C) Cas particulier de la responsabilité du fournisseur de lien hyper texte :
Un lien hyper texte peut engendrer une responsabilité : ainsi le fait de pointer vers un site néo nazi (TGI Paris, réf, 20 mai 2000, Expertises2000, 107). Il peut surtout générer un acte de concurrence déloyale (unfair compétition aux USA ; passing off au Royaume Uni) ou un acte de contrefaçon de marque ou de droit d’auteur, ou de droit sui generis de producteur d’une base de données.
- a) Lien simple : (surface linking)
La radio Europe 2 avait créé sur son site un lien vers un autre site dénigrant son concurrent, la radio NRJ. Elle a été condamnée pour concurrence déloyale : Paris 19 sept 2001, Légipresse 2001.I.137.

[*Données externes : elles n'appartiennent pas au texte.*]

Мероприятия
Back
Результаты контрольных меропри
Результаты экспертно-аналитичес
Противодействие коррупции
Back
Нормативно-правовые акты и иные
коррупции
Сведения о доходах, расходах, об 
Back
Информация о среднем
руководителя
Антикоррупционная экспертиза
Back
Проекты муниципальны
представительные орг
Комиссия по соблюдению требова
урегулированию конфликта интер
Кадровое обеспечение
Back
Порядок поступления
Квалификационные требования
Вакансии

Rappel (voir supra) : le lien renvoyant vers un site dont l’adresse contrefaisait une marque dénominative. L’auteur de lien a été condamné pour contrefaçon et n’a pu se prévaloir du fait justificatif que constitue la référence nécessaire à la marque (cf art L 713-6 CPI) : Paris 19 oct 2001, P.A. 9 juillet 2002, p23. Tout dépend, au cas par cas, du contexte, du risque de confusion.
Dans 2 affaires des liens permettaient la reproduction de fichiers musicaux en MP3ont été l’occasion de condamnations pour contrefaçon de droit d’auteur : l’auteur de l’infraction a été condamné au pénal, même pas comme complice de l’auteur de la numérisation, mais comme auteur principal de l’infraction : TGI Epinal 24 oct 2000 Légipresse déc 2000, p 19. Dans une autre affaire de renvoi vers un site permettant du téléchargement illicite le prévenu a été condamné en tant que complice : Aix 10 mars 2004, GP 23-25 janvier 2005, p 41.

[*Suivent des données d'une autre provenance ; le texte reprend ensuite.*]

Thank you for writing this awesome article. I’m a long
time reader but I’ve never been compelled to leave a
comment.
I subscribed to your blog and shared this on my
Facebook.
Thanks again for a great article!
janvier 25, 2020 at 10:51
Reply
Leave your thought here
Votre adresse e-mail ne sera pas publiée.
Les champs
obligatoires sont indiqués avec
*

De même le site agrégateur de liens est responsable si lien renvoie sur un site violant la vie privée : TGI Paris réf 26 mars 2008, D 2008, 1051.
- b) Lien profond
deep linking (lien profond). A l’inverse du lien simple (= surface linking) qui renvoie à la 1ère page d’un autre site, le lien profond renvoie à une page plus avancée.
Aff Keljob : il s’agissait d’un procès entre deux sociétés qui pratiquaient du recrutement en ligne. Pour augmenter les offres d’emploi le défendeur avait créé un lien sur les pages internes d’un concurrent. Ainsi les offres d’emploi du site pointeur en étaient elles augmentées. Le demandeur, la société Cadreemploi, soutenait qu’il y avait contrefaçon de la base de données qu’il avait constituée et actes de concurrence déloyale. En 1ère instance (trib com Paris, réf, 26 déc 2000, CCE mars 2001, n°26, obs Caron), il a obtenu gain de cause, mais en appel l’ordonnance a été infirmée (Paris 25 mai 2001 www.droit-technologie.org, obs Verbiest) au motif que le renvoi n’était que ponctuel et que l’internaute savait que l’offre d’emploi émanait d’un tiers lorsque l’internaute choisissait de voir en détail une offre pointée. Au fond (TGI Paris 5 sept 2001) Keljob a été condamné pour extraction et utilisation d’une partie substantielle de la base de données, mais le juge a décidé que les liens profonds n’étaient pas constitutifs de concurrence déloyale.
Dans une autre affaire (aff Stepstone Trib com Nanterre 8 nov 2000 cf site www.legalis.net) l’auteur du lien profond a été absout de toute espèce de responsabilité. La question n’est donc pas tranchée. Il faudra en la matière se garder des généralisations hâtives : ce sera souvent une question d’espèce.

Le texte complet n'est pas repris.